- What to do: Every entry is to be reproduced word for word, but the images are not.

- Provided data:
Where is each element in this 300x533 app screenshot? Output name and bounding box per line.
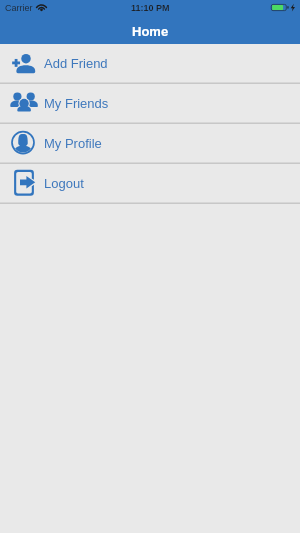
button[interactable]: Logout xyxy=(0,164,300,203)
staticText: Logout xyxy=(44,176,84,191)
staticText: Home xyxy=(132,24,169,39)
button[interactable]: My Friends xyxy=(0,84,300,123)
staticText: 11:10 PM xyxy=(131,3,170,13)
staticText: My Profile xyxy=(44,136,102,151)
staticText: Carrier xyxy=(5,3,33,13)
button[interactable]: Add Friend xyxy=(0,44,300,83)
staticText: My Friends xyxy=(44,96,109,111)
button[interactable]: My Profile xyxy=(0,124,300,163)
staticText: Add Friend xyxy=(44,56,108,71)
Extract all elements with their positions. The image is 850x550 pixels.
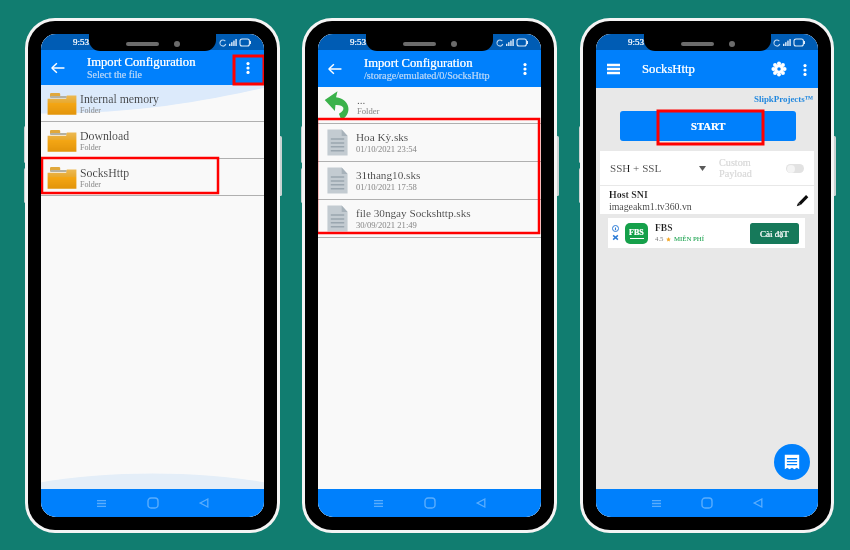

- Response area:
Where is each element in this 300x533 app screenshot? Output name and bounding box per line.
button[interactable]: Logout xyxy=(0,164,300,203)
staticText: Logout xyxy=(44,176,84,191)
staticText: Home xyxy=(132,24,169,39)
button[interactable]: My Friends xyxy=(0,84,300,123)
staticText: 11:10 PM xyxy=(131,3,170,13)
staticText: My Profile xyxy=(44,136,102,151)
staticText: Carrier xyxy=(5,3,33,13)
button[interactable]: Add Friend xyxy=(0,44,300,83)
staticText: My Friends xyxy=(44,96,109,111)
button[interactable]: My Profile xyxy=(0,124,300,163)
staticText: Add Friend xyxy=(44,56,108,71)
Extract all elements with their positions. The image is 850x550 pixels.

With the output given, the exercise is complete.